The Bellingham computer company will service customers buying products through Central Stores, an organization affiliated with the Department of General Administration, Office of State Procurement. Central Stores provides a variety of services, including purchasing, warehousing, distribution, Internet ordering, customer service, catalog production, computer services and training.
The organization’s customers include state agencies, school districts, cities and counties, and qualifying nonprofit organizations. Central Stores distributes about 2,000 different commodities from a 56,000-square-foot warehouse located in Tumwater and ships the bulk of these goods using its own fleet of trucks on a weekly basis to Eastern and Western Washington.
As part of the contract, Northwest Computer will offer pickup and delivery services of the cartridges for Central Stores, meaning it will collect and deliver cartridges to the organization, and Central Stores will then distribute those cartridges to customers.
The company will also participate in a joint marketing campaign with Central Stores to expand the remanufacturing program’s reach, an effort that includes providing personnel for a toll-free direct ordering line for Central Stores customers and a Web-based online order site.
Ethan D’Onofrio, vice president in charge of business development with Northwest Computer, said he was very pleased with the contract, which was signed May 15 and starts this month.
“We were able to show (the state) that we can build a cartridge for less money, but more importantly a much higher-quality cartridge,” D’Onofrio said. “We’ve had excellent success with them. And the good thing, of course, is that because it’s a recycled cartridge, it’s not going in a landfill, which is essentially what happens when people throw them out.”
Northwest Computer competed with nearly 300 other companies and individuals for the contract, including computer industry giants Office Depot, OfficeMax, Lexmark and Hewlett-Packard, D’Onofrio said.
The company has a remanufacturing facility at their Bellingham location on Cornwall that has been growing rapidly over the last couple of years, D’Onofrio said.
“The nice thing about this bid was that a huge portion of it was dependent upon what our remanufacturing process looks like,” he said. “There was a tremendous amount of legwork that had to be done on our part to describe what our quality control looks like, and what our remanufacturing looks like.”
“We have an extraordinarily strong remanufacturing department,” said Northwest Computer’s Shannon McGuire, who worked closely with the state on the contract. “To be contenders and to be awarded (the contract) was wonderful.”
According to the company Web site, by the end of 2005, Northwest Computer was selling more refurbished cartridges than name-brand cartridges.

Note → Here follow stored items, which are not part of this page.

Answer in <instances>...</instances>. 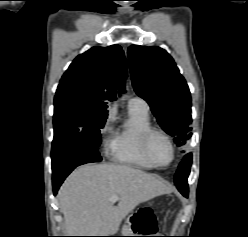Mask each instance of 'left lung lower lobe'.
<instances>
[{
    "mask_svg": "<svg viewBox=\"0 0 248 237\" xmlns=\"http://www.w3.org/2000/svg\"><path fill=\"white\" fill-rule=\"evenodd\" d=\"M191 162H192V155L191 154L186 155L184 157V159L182 160V162L180 163L179 169L176 172V174L189 173L190 167H191ZM175 184H176L178 190L182 193V195L185 197H188L189 189H188L187 181L179 182L175 179Z\"/></svg>",
    "mask_w": 248,
    "mask_h": 237,
    "instance_id": "1",
    "label": "left lung lower lobe"
}]
</instances>
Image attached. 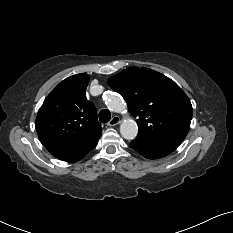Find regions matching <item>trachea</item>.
<instances>
[{
	"mask_svg": "<svg viewBox=\"0 0 233 233\" xmlns=\"http://www.w3.org/2000/svg\"><path fill=\"white\" fill-rule=\"evenodd\" d=\"M111 119V113L109 110L107 109H102L100 112H99V120L100 122L102 123H107L109 122Z\"/></svg>",
	"mask_w": 233,
	"mask_h": 233,
	"instance_id": "1",
	"label": "trachea"
}]
</instances>
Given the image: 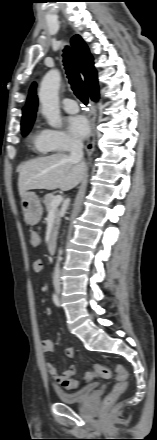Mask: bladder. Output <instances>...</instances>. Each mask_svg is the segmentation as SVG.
Instances as JSON below:
<instances>
[{"instance_id":"1","label":"bladder","mask_w":157,"mask_h":440,"mask_svg":"<svg viewBox=\"0 0 157 440\" xmlns=\"http://www.w3.org/2000/svg\"><path fill=\"white\" fill-rule=\"evenodd\" d=\"M96 390L95 384H89L82 389L75 392H67L64 390L57 389L55 394L59 401L65 404H78L84 402L89 398Z\"/></svg>"}]
</instances>
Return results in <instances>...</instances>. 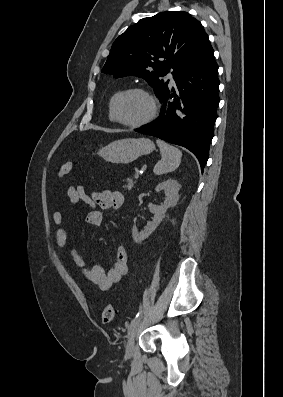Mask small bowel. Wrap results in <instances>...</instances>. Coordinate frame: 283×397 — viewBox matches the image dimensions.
<instances>
[{"label":"small bowel","mask_w":283,"mask_h":397,"mask_svg":"<svg viewBox=\"0 0 283 397\" xmlns=\"http://www.w3.org/2000/svg\"><path fill=\"white\" fill-rule=\"evenodd\" d=\"M67 195L71 205L83 202L88 206L86 222L95 226L102 223L105 211H116L124 204V196L120 192L96 191L89 196L82 185L70 186L67 190ZM52 218L56 225V243L59 248H63L68 238L64 216L60 211H54ZM71 257L73 263L80 268L86 279L101 290L110 289L128 272V255L124 246L117 247L115 262L109 270H105L99 264L87 268L83 255L75 248L71 250Z\"/></svg>","instance_id":"small-bowel-1"}]
</instances>
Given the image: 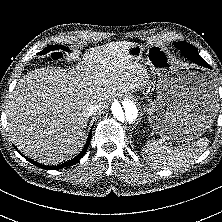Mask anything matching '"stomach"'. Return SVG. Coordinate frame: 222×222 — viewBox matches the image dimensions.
Wrapping results in <instances>:
<instances>
[{"label":"stomach","instance_id":"1","mask_svg":"<svg viewBox=\"0 0 222 222\" xmlns=\"http://www.w3.org/2000/svg\"><path fill=\"white\" fill-rule=\"evenodd\" d=\"M144 46L132 43L125 55L141 60ZM146 64L157 75V98L148 104L149 123L163 141L189 142L202 136L218 111L217 88L209 72L177 66L159 44L146 49Z\"/></svg>","mask_w":222,"mask_h":222}]
</instances>
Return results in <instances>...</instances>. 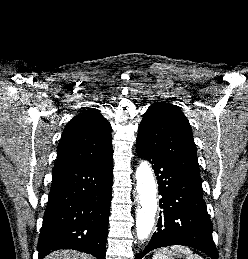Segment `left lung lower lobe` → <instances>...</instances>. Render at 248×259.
I'll return each mask as SVG.
<instances>
[{"mask_svg": "<svg viewBox=\"0 0 248 259\" xmlns=\"http://www.w3.org/2000/svg\"><path fill=\"white\" fill-rule=\"evenodd\" d=\"M139 157L152 163L158 179L160 208L157 231L151 241L135 259H141L148 252L170 245H186L218 259V252L212 239V224L203 200L202 182L188 177L183 171L164 157L136 143ZM161 214V212H160Z\"/></svg>", "mask_w": 248, "mask_h": 259, "instance_id": "left-lung-lower-lobe-1", "label": "left lung lower lobe"}]
</instances>
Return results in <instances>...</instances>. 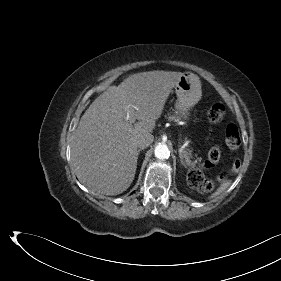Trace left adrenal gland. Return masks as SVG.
Returning <instances> with one entry per match:
<instances>
[{"label":"left adrenal gland","mask_w":281,"mask_h":281,"mask_svg":"<svg viewBox=\"0 0 281 281\" xmlns=\"http://www.w3.org/2000/svg\"><path fill=\"white\" fill-rule=\"evenodd\" d=\"M181 163L184 165L183 161L181 160Z\"/></svg>","instance_id":"obj_1"}]
</instances>
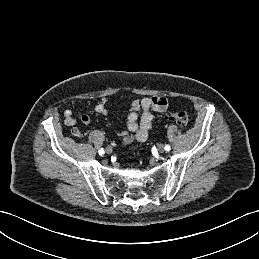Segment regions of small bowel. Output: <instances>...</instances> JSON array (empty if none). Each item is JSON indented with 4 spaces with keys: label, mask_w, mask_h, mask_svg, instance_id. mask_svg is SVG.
<instances>
[{
    "label": "small bowel",
    "mask_w": 259,
    "mask_h": 259,
    "mask_svg": "<svg viewBox=\"0 0 259 259\" xmlns=\"http://www.w3.org/2000/svg\"><path fill=\"white\" fill-rule=\"evenodd\" d=\"M107 105L108 100L102 98L95 106V111L98 114L107 115ZM167 107L168 101L162 96L144 97L140 100H134L130 105L125 129L122 131V142L124 144H129L135 141H146L154 120L153 112L162 113ZM63 115L64 123L67 126H73L76 123V119L73 116L71 109H66ZM80 120L84 124L90 123V117L86 114L81 115Z\"/></svg>",
    "instance_id": "small-bowel-1"
}]
</instances>
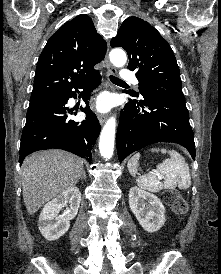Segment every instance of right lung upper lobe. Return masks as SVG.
<instances>
[{"instance_id": "1", "label": "right lung upper lobe", "mask_w": 221, "mask_h": 274, "mask_svg": "<svg viewBox=\"0 0 221 274\" xmlns=\"http://www.w3.org/2000/svg\"><path fill=\"white\" fill-rule=\"evenodd\" d=\"M106 50L88 15L66 22L39 57L30 102L61 95L95 77L99 72L94 65L102 61Z\"/></svg>"}]
</instances>
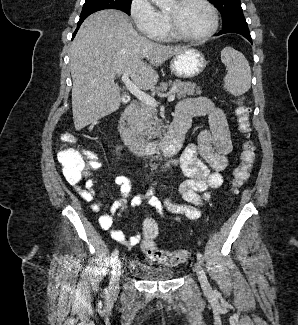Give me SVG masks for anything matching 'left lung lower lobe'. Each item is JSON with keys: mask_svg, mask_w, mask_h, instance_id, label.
<instances>
[{"mask_svg": "<svg viewBox=\"0 0 298 325\" xmlns=\"http://www.w3.org/2000/svg\"><path fill=\"white\" fill-rule=\"evenodd\" d=\"M225 33L240 34L252 43V38L250 36L248 25H247V22L245 19L234 21L233 23L222 27V30L216 35H221V34H225Z\"/></svg>", "mask_w": 298, "mask_h": 325, "instance_id": "left-lung-lower-lobe-1", "label": "left lung lower lobe"}]
</instances>
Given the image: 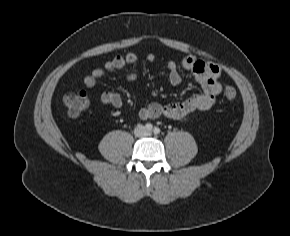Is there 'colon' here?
I'll use <instances>...</instances> for the list:
<instances>
[{
  "mask_svg": "<svg viewBox=\"0 0 290 236\" xmlns=\"http://www.w3.org/2000/svg\"><path fill=\"white\" fill-rule=\"evenodd\" d=\"M224 96L228 100H234L237 97V91L233 87H227ZM63 102L71 117L79 116L89 105L87 93L83 90L68 92L63 97Z\"/></svg>",
  "mask_w": 290,
  "mask_h": 236,
  "instance_id": "5ec220e1",
  "label": "colon"
}]
</instances>
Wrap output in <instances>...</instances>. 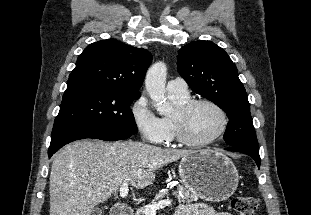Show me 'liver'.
<instances>
[{
	"instance_id": "1",
	"label": "liver",
	"mask_w": 311,
	"mask_h": 215,
	"mask_svg": "<svg viewBox=\"0 0 311 215\" xmlns=\"http://www.w3.org/2000/svg\"><path fill=\"white\" fill-rule=\"evenodd\" d=\"M190 153L133 141L73 142L53 157L50 215H91L123 182L143 189L156 170Z\"/></svg>"
}]
</instances>
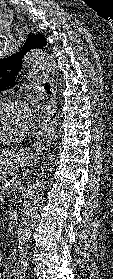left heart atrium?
I'll return each instance as SVG.
<instances>
[{"label":"left heart atrium","mask_w":113,"mask_h":279,"mask_svg":"<svg viewBox=\"0 0 113 279\" xmlns=\"http://www.w3.org/2000/svg\"><path fill=\"white\" fill-rule=\"evenodd\" d=\"M24 118L28 130L35 127L39 120L38 107L34 102H27L23 106Z\"/></svg>","instance_id":"obj_1"}]
</instances>
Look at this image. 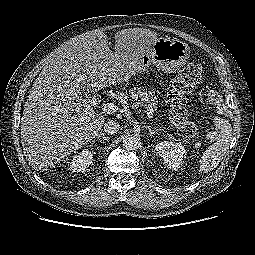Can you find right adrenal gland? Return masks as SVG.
Wrapping results in <instances>:
<instances>
[{
	"label": "right adrenal gland",
	"instance_id": "right-adrenal-gland-1",
	"mask_svg": "<svg viewBox=\"0 0 255 255\" xmlns=\"http://www.w3.org/2000/svg\"><path fill=\"white\" fill-rule=\"evenodd\" d=\"M97 137H102L105 141H107V140L110 139V137H106V136L104 135V133L98 134Z\"/></svg>",
	"mask_w": 255,
	"mask_h": 255
}]
</instances>
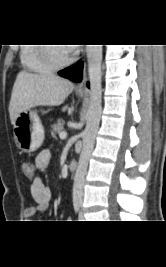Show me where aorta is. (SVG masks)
<instances>
[{"mask_svg": "<svg viewBox=\"0 0 166 267\" xmlns=\"http://www.w3.org/2000/svg\"><path fill=\"white\" fill-rule=\"evenodd\" d=\"M86 50L90 80V103L86 115L87 125L83 133V148L73 183V200L78 202L82 200L84 179L98 132L102 110V45H87Z\"/></svg>", "mask_w": 166, "mask_h": 267, "instance_id": "obj_1", "label": "aorta"}]
</instances>
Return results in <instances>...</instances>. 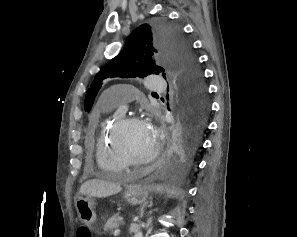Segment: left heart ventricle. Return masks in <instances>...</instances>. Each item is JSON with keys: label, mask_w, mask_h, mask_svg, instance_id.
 I'll use <instances>...</instances> for the list:
<instances>
[{"label": "left heart ventricle", "mask_w": 297, "mask_h": 237, "mask_svg": "<svg viewBox=\"0 0 297 237\" xmlns=\"http://www.w3.org/2000/svg\"><path fill=\"white\" fill-rule=\"evenodd\" d=\"M120 142L125 151L134 159H144L157 144L144 122H135L123 129Z\"/></svg>", "instance_id": "obj_1"}]
</instances>
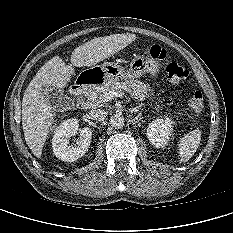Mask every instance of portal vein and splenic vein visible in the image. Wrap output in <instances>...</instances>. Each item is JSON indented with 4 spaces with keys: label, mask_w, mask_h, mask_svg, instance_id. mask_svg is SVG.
<instances>
[{
    "label": "portal vein and splenic vein",
    "mask_w": 233,
    "mask_h": 233,
    "mask_svg": "<svg viewBox=\"0 0 233 233\" xmlns=\"http://www.w3.org/2000/svg\"><path fill=\"white\" fill-rule=\"evenodd\" d=\"M114 97H125L126 99L130 100V98L123 92L119 90H111L109 92H106L103 96L102 99L104 102H108L112 100Z\"/></svg>",
    "instance_id": "1"
}]
</instances>
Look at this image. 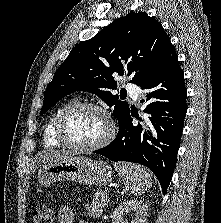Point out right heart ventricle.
Wrapping results in <instances>:
<instances>
[{"label":"right heart ventricle","instance_id":"e07e8e85","mask_svg":"<svg viewBox=\"0 0 221 223\" xmlns=\"http://www.w3.org/2000/svg\"><path fill=\"white\" fill-rule=\"evenodd\" d=\"M73 103H76V101H68L58 106L46 122L43 129V140L46 146H61V143L55 138L54 135L55 126L61 112Z\"/></svg>","mask_w":221,"mask_h":223}]
</instances>
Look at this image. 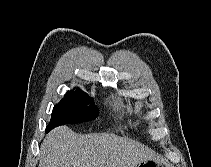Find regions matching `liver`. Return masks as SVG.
<instances>
[{
  "label": "liver",
  "instance_id": "liver-1",
  "mask_svg": "<svg viewBox=\"0 0 211 167\" xmlns=\"http://www.w3.org/2000/svg\"><path fill=\"white\" fill-rule=\"evenodd\" d=\"M151 155L115 134L79 135L59 127L41 145L40 167H136Z\"/></svg>",
  "mask_w": 211,
  "mask_h": 167
}]
</instances>
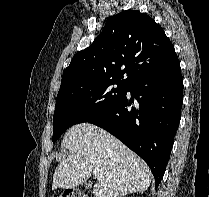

A major reason Northwest Computer decided to get into the remanufactured cartridge business was because the industry wasn’t strong, D’Onofrio said.
“Looking around, there wasn’t really a good option out there to buy good, reliable remanufactured cartridges,” D’Onofrio said. “We thought to ourselves, here’s a way to be green, do something good for the environment.”
The contract also shows that Northwest Computer can swim with the bigger fish in the pond, D’Onofrio said.
“Winning the state contract was kind of a validation that, yes, our process is in fact better than everybody else’s,” D’Onofrio said. “We can be competitive and get a good cartridge out."